みやビズ

2019年6月16日(日)
記者コラム / 高森千絵

身近な九州と韓国

2017/01/13
 九州と韓国は地理的に近く、互いに国内感覚で行き来できる身近な海外だ。海を挟んで向かい合う福岡と釜山であれば、飛行機の所要時間は1時間弱、高速船でも3時間程度。頑張れば日帰り圏内の旅先だ。
一陽来福 福岡発

福岡市中央区天神。買い物や食事に訪れた韓国人観光客も多く見掛ける

福岡市中央区天神。買い物や食事に訪れた韓国人観光客も多く見掛ける

 九州と韓国は地理的に近く、互いに国内感覚で行き来できる身近な海外だ。海を挟んで向かい合う福岡と釜山であれば、飛行機の所要時間は1時間弱、高速船でも3時間程度。頑張れば日帰り圏内の旅先だ。

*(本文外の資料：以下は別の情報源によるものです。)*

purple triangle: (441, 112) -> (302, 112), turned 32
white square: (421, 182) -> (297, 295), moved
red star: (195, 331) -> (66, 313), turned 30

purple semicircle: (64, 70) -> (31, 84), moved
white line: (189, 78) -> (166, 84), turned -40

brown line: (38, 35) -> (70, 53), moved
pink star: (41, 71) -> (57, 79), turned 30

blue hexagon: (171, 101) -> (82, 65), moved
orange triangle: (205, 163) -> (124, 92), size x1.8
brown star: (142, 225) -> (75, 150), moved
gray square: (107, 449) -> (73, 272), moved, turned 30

 そんな手軽さもあり、クルーズ客を除いた九州への外国人入国者数は韓国が常にトップ。福岡市の天神や博多では、買い物や食事を楽しむ韓国人旅行者が街に溶け込んでいる。旅行者がブログ発信したことで韓国で有名になり、韓国人旅行者の行列が途切れない飲食店もあるほどだ。

 経済的つながりが強い九州だからこそ、最近の日韓関係に不安を抱く人もいるだろう。釜山の日本総領事館前に従軍慰安婦被害を象徴する少女像が設置された問題をめぐる対立。現段階で民間交流や経済活動への影響は表面化していないようだが、長期化すればヒトやモノの動きが停滞しかねない状況も懸念される。

 先月インタビューした、県産杉を輸出している福岡の商社社長は「今年から韓国向けの取引が始まる」と期待していた。九州への韓国人入国者も熊本地震の影響は残りつつも旅行需要の回復がみえつつある。政治的対立が影を落とさないよう願っている。